◆ EXERCISE REQUIREMENTS
When you output the records, match them exactly and omit any picture they include.

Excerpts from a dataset
────────────────────────────────────────

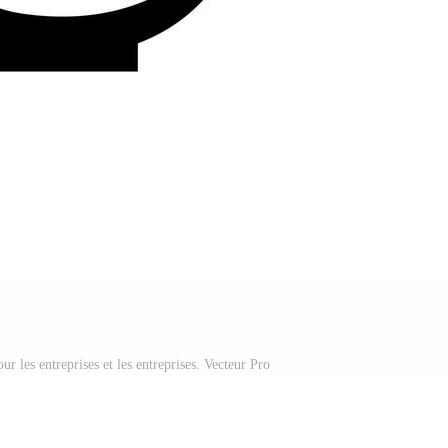
r les entreprises et les entreprises. Vecteur Pro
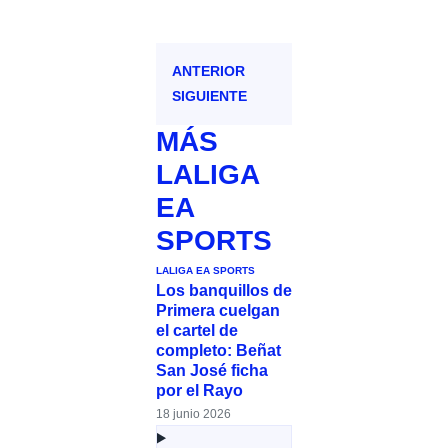
ANTERIOR
SIGUIENTE
MÁS
LALIGA
EA
SPORTS
LALIGA EA SPORTS
Los banquillos de
Primera cuelgan
el cartel de
completo: Beñat
San José ficha
por el Rayo
18 junio 2026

────────────────────────────────────────

◆ ANSWER BOX
r les entreprises et les entreprises. Vecteur Pro
ANTERIOR
SIGUIENTE
MÁS
LALIGA
EA
SPORTS
LALIGA EA SPORTS
Los banquillos de
Primera cuelgan
el cartel de
completo: Beñat
San José ficha
por el Rayo
18 junio 2026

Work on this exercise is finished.